The unheard JOHN MARTYN: Uncut’s sneak preview of a revelatory new 18CD box set.
At first, it seems like a typical early John Martyn live show, a stripped down and intimate set of folk/jazz originals, with the occasional detour into other artists songs, like Bob Dylan’s Don’t Think Twice, It’s All Right. But then, after leading his small audience through a hearty sing-a-long of Singin’ In The Rain, Martyn straps on an electric guitar…
It’s May 1972, and Martyn is about to do something bold, arguably as bold as when Dylan went electric for the first time at the Newport Folk Festival seven years earlier. Launching into I’d Rather Be The Devil, the subdued folkie makes a radical shift from the contents of his first five albums, adding reverb and feedback via an echoplex effects pedal.
The echoplex would make its full studio bow on the following year’s Solid Air (after a brief appearance with acoustic guitar on 1971’s Bless The Weather), but this show in Richmond, London, was the first time fans were introduced to a new John Martyn, and it features in full on the forthcoming Island Years, an expansive 18 disc box set covering Martyn’s 20 years at the label.
“The Hanging Lamp was a Monday night folk club in the crypt of a church in Richmond that John first played in 1968 and returned to several times up until the early ’70s,” says John Hillarby, Martyn’s longtime archivist, who’s been working on the box set for the past 12 months. “It was a few doors down from another folk club, but this was the big one in the area, and this was a really significant gig in John’s history.”

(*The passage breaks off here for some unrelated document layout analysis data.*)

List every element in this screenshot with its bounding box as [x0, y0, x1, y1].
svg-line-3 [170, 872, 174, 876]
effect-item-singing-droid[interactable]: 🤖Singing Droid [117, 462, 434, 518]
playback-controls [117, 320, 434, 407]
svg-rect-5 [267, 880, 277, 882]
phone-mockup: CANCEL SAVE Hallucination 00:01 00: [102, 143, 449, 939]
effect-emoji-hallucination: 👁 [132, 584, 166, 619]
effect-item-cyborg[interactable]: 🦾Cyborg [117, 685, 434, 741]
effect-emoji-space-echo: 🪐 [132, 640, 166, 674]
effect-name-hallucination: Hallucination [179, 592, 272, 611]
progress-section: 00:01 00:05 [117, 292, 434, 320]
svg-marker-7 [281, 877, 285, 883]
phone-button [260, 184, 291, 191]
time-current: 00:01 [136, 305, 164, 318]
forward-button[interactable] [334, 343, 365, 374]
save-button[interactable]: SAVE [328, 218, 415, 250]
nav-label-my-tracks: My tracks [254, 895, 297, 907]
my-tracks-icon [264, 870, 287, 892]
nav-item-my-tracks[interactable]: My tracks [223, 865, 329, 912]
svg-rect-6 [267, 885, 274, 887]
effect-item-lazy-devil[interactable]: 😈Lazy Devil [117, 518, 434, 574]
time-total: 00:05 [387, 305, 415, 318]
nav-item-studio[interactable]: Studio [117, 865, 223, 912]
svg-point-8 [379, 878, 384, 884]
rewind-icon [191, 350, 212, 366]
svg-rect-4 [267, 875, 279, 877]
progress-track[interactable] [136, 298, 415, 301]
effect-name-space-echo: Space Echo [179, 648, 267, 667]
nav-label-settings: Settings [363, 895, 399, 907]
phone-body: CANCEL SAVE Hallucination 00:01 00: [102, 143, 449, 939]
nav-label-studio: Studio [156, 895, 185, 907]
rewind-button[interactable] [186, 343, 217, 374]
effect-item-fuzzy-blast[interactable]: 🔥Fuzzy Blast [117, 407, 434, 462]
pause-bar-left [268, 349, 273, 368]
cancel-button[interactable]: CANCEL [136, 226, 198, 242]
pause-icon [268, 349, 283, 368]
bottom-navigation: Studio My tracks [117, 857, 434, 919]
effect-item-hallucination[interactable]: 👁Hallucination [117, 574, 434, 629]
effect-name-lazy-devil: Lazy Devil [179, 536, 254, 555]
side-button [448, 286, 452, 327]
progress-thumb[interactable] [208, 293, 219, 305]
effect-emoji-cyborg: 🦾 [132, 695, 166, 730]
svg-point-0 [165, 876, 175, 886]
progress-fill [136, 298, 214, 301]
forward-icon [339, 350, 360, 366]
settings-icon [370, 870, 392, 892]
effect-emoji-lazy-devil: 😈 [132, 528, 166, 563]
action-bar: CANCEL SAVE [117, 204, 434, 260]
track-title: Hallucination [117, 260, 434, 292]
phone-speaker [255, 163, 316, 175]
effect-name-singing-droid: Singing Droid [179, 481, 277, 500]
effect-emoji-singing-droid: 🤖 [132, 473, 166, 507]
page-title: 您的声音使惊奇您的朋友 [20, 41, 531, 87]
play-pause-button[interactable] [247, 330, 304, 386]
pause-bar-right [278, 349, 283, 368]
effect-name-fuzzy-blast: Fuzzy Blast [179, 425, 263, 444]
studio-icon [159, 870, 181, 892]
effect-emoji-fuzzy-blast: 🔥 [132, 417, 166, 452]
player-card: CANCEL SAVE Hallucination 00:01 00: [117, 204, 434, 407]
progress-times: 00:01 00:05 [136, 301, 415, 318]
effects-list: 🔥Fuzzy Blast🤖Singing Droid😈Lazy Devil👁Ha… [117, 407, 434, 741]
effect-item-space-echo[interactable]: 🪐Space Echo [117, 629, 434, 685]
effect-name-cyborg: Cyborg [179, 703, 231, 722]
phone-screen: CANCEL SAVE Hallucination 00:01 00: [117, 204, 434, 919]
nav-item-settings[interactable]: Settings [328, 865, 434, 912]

Hillarby reckons less than 100 fans attended the show, but luckily one of them kept a high quality recording straight from the mixing desk, and it now forms part of the five discs of previously unreleased material on the box, in addition to the dozen studio albums made for Island. “It’s an incredible find; very few of John’s fans were even aware there was a tape of the gig,” says Hillarby, who has been running the official Martyn website since the late ’90s. “There’s always been a healthy trade in bootlegs of John’s stuff, although trade is probably the wrong word. For the most part it’s fans exchanging stuff rather than offering it for sale.”
Hillarby is still readying the box for its September 9 release and estimates the final running order will be “somewhere in the region of 300 tracks. We’ve included the 12 Island albums in their entirety, but not many of the extras that were on the Deluxe reissues of things like Solid Air or Grace And Danger. We wanted to put those to one side and focus more on tracks that haven’t been heard before.”
“There are a few things even Island didn’t realise they had because they were hidden away on the other side of reel to reel tapes and forgotten about. That was the real buzz for me, finding these versions no-one’s heard since the day they were recorded. There’s a couple of very nice takes of Small Hours that I wasn’t previously aware of.”
In addition to the Hanging Lamp gig, the set will also include a 1977 show from Sydney, not heard since it was broadcast on Australian radio at the time, and a reupholstered version of 1975’s Live At Leeds including tracks left off the original vinyl. Hillarby and Martyn, who died in 2009, became close friends through working on the website, so the box set has been a labour of love. “John still means so much to me, his music speaks to me every day. Putting this set together has been like having a whole bunch of new conversations with him.”
Let the good things come… Inside Out!
Three unheard treasures to be found in John Martyn’s Island Years box…
Black Man At The Shoulder
An 18-minute free form jam of a song Martyn first recorded for One World in 1977, but which Chris Blackwell ordered removed from the album. The Island boss feared the lyric’s satire on racism (“Ain’t you scared… he’s gonna steal your woman away?”) might be misinterpreted by listeners, or even the label’s black signings. “The National Front were on the news every night, and Chris worried they might adopt it as a campaign song,” says Hillarby.
Tommy Tucker’s 1964 R’n’B standard was the first record the teenage Martyn ever bought. His own version, an outtake from sessions for 1980’s Grace And Danger, is “much jazzier and more Martyn-ified than the original.”
The entire 1987 album vetoed by Blackwell, subsequently released in a re-recorded version, funded by Martyn, on an independent label two years later. “That was the parting of the ways with Island, they were expecting something a bit more jazzy and they really weren’t happy with it. The label had pretty much let John do what he wanted before, but now his contract was up he decided it was time to move on.”